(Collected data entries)
- - - - - - -
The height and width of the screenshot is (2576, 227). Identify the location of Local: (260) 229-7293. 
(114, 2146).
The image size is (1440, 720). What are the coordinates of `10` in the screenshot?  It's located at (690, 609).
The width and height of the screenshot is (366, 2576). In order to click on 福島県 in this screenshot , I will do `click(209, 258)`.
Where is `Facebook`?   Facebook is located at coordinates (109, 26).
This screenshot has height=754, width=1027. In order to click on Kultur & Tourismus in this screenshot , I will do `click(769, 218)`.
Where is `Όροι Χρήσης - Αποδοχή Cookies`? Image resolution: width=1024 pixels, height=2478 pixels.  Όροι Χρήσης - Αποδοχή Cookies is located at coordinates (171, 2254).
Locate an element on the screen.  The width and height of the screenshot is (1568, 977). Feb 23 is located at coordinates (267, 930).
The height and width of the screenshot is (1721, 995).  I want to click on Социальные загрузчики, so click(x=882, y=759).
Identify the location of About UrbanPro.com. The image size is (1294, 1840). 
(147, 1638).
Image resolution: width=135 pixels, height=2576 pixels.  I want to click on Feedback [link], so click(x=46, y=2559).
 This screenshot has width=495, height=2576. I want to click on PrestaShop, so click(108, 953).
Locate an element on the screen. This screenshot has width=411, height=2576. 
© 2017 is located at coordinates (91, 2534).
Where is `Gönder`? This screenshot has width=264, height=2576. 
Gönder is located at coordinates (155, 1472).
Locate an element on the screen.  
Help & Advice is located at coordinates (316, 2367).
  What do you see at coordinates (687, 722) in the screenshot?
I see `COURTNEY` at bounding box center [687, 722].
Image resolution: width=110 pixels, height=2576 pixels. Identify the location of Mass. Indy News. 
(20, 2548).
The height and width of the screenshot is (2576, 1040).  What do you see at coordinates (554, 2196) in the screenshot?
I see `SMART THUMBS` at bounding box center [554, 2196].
- - - - - - -
PROBLEM STATEMENT: Take every line above carrying "will" and return it.

WRITTEN SOLUTION:
The width and height of the screenshot is (366, 2576). In order to click on 福島県 in this screenshot , I will do `click(209, 258)`.
This screenshot has height=754, width=1027. In order to click on Kultur & Tourismus in this screenshot , I will do `click(769, 218)`.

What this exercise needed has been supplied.